Almost a century later, however, it was a different matter. When Pope Urban II launched the First Crusade in 1095, Europe had changed and, after the Council of Clermont, the enticement of total remission of sin made the notion of crusading extremely popular.
There have been many narrative histories of the Crusades and Lambert does a good job of condensing this intricate subject. After the appalling behaviour of the People’s Crusade, which slaughtered most of the Rhineland’s Jews, the First Crusade was unexpectedly triumphant, capturing Jerusalem in 1099. The Crusader kingdoms that emerged in the aftermath play out like an episode of Game of Thrones, replete with petty bickering, wanton slaughter and snaky allegiances.
Lambert overturns the common belief that these kingdoms were weak and destined to failure. He suggests it was the constant lack of male heirs that ultimately doomed them. But they also finally faced a superior foe in Salah al-Din (Saladin), a Kurd who united the disparate Islamic factions and retook Jerusalem in 1187. The rest of the Crusader kingdoms fell shortly thereafter.

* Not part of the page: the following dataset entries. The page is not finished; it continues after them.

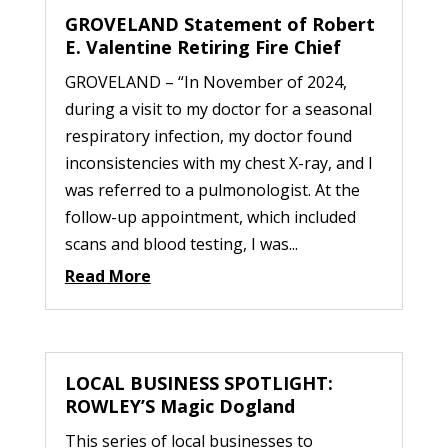
GROVELAND Statement of Robert
E. Valentine Retiring Fire Chief
GROVELAND – “In November of 2024,
during a visit to my doctor for a seasonal
respiratory infection, my doctor found
inconsistencies with my chest X-ray, and I
was referred to a pulmonologist. At the
follow-up appointment, which included
scans and blood testing, I was...
Read More
LOCAL BUSINESS SPOTLIGHT:
ROWLEY’S Magic Dogland
This series of local businesses to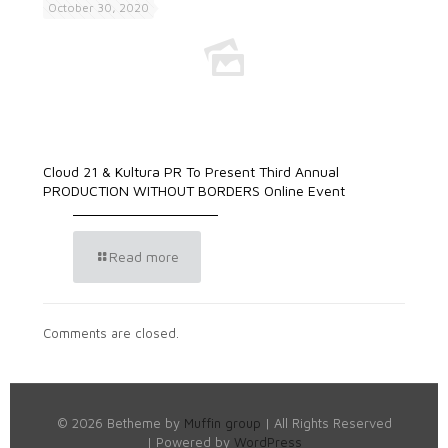
October 30, 2020
Cloud 21 & Kultura PR To Present Third Annual
PRODUCTION WITHOUT BORDERS Online Event
Read more
Comments are closed.
© 2026 Betheme by
Muffin group
| All Rights Reserved
| Powered by
WordPress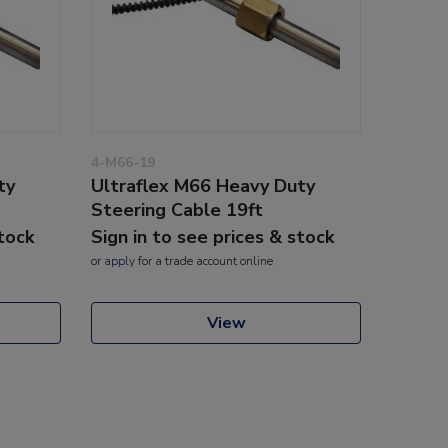
4-M66-19
ty
Ultraflex M66 Heavy Duty
Steering Cable 19ft
stock
Sign in to see prices & stock
or
apply
for a trade account online
View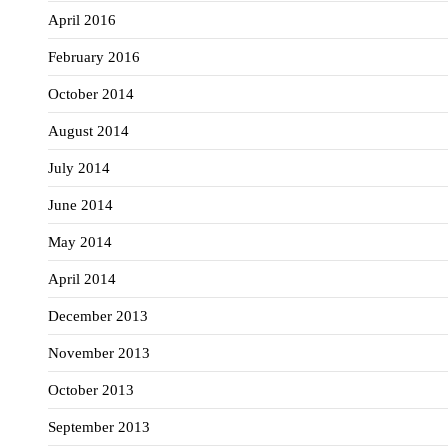
April 2016
February 2016
October 2014
August 2014
July 2014
June 2014
May 2014
April 2014
December 2013
November 2013
October 2013
September 2013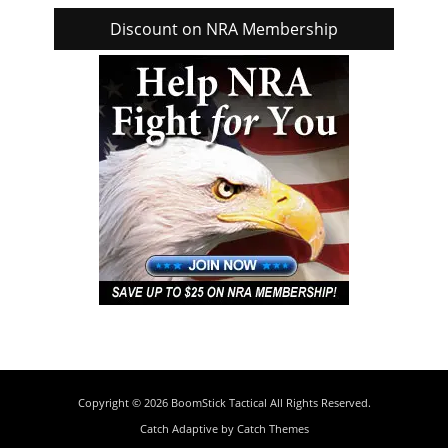
Discount on NRA Membership
Copyright © 2026
BoomStick Tactical
All Rights Reserved.
Catch Adaptive by
Catch Themes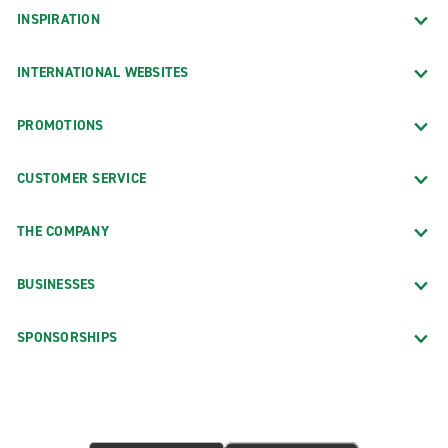
INSPIRATION
INTERNATIONAL WEBSITES
PROMOTIONS
CUSTOMER SERVICE
THE COMPANY
BUSINESSES
SPONSORSHIPS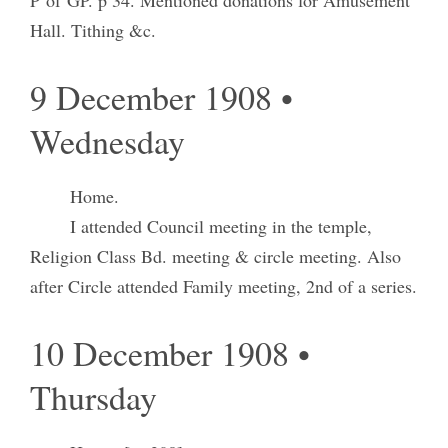
Hall. Tithing &c.
9 December 1908 •
Wednesday
Home.
I attended Council meeting in the temple,
Religion Class Bd. meeting & circle meeting. Also
after Circle attended Family meeting, 2nd of a series.
10 December 1908 •
Thursday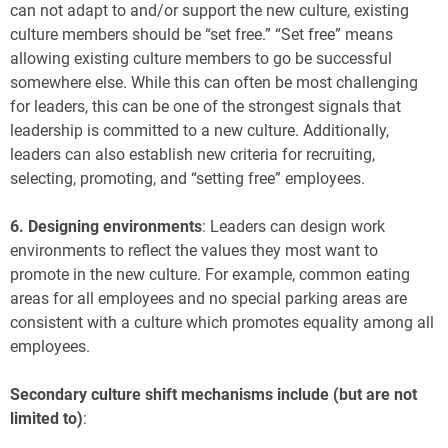
can not adapt to and/or support the new culture, existing
culture members should be “set free.” “Set free” means
allowing existing culture members to go be successful
somewhere else. While this can often be most challenging
for leaders, this can be one of the strongest signals that
leadership is committed to a new culture. Additionally,
leaders can also establish new criteria for recruiting,
selecting, promoting, and “setting free” employees.
6.
Designing environments
: Leaders can design work
environments to reflect the values they most want to
promote in the new culture. For example, common eating
areas for all employees and no special parking areas are
consistent with a culture which promotes equality among all
employees.
Secondary culture shift mechanisms include (but are not
limited to)
: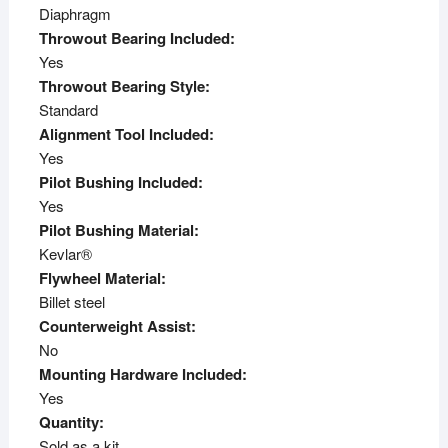
Diaphragm
Throwout Bearing Included:
Yes
Throwout Bearing Style:
Standard
Alignment Tool Included:
Yes
Pilot Bushing Included:
Yes
Pilot Bushing Material:
Kevlar®
Flywheel Material:
Billet steel
Counterweight Assist:
No
Mounting Hardware Included:
Yes
Quantity:
Sold as a kit.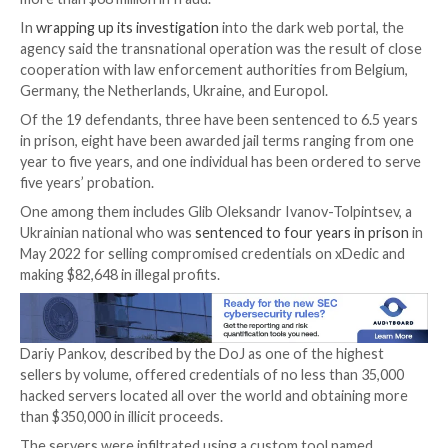

Jan 08, 2024

Newsroom
Financial Fraud / Cybercri
The U.S. Department of Justice (DoJ) said it charged
individuals worldwide in connection with the now-de
xDedic Marketplace
, which is estimated to have faci
more than $68 million in fraud.
In
wrapping up its investigation
into the dark web por
agency said the transnational operation was the resul
cooperation with law enforcement authorities from 
Germany, the Netherlands, Ukraine, and Europol.
Of the 19 defendants, three have been sentenced to 
in prison, eight have been awarded jail terms ranging
year to five years, and one individual has been ordere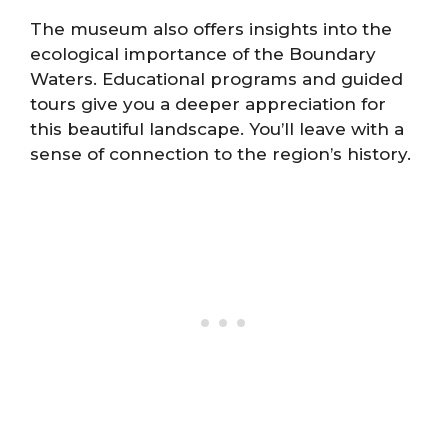
The museum also offers insights into the
ecological importance of the Boundary
Waters. Educational programs and guided
tours give you a deeper appreciation for
this beautiful landscape. You’ll leave with a
sense of connection to the region’s history.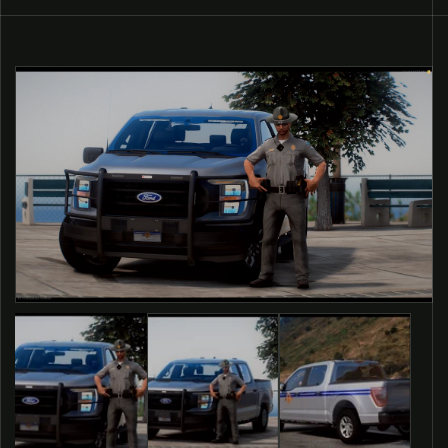
O PRODUCT INFORMATION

Lambert’s final section details the history of Christian-Muslim recourse to holy war in the centuries since. President George W Bush’s declaration of a “crusade” against terror turned the word into political ammunition, with many Muslims now seeing any Western intervention as a repeat of the Crusades. Lambert is right to urge caution in using words that are attached to a specific historical context to explain a modern one. The setting of medieval Europe/Arabia is an entirely different one to the political realities of the early 21st century and, as Lambert warns us, the use of these terms is both misleading and dangerous. Tackling a complex subject, Lambert has produced a dense, thought-provoking and extremely readable book.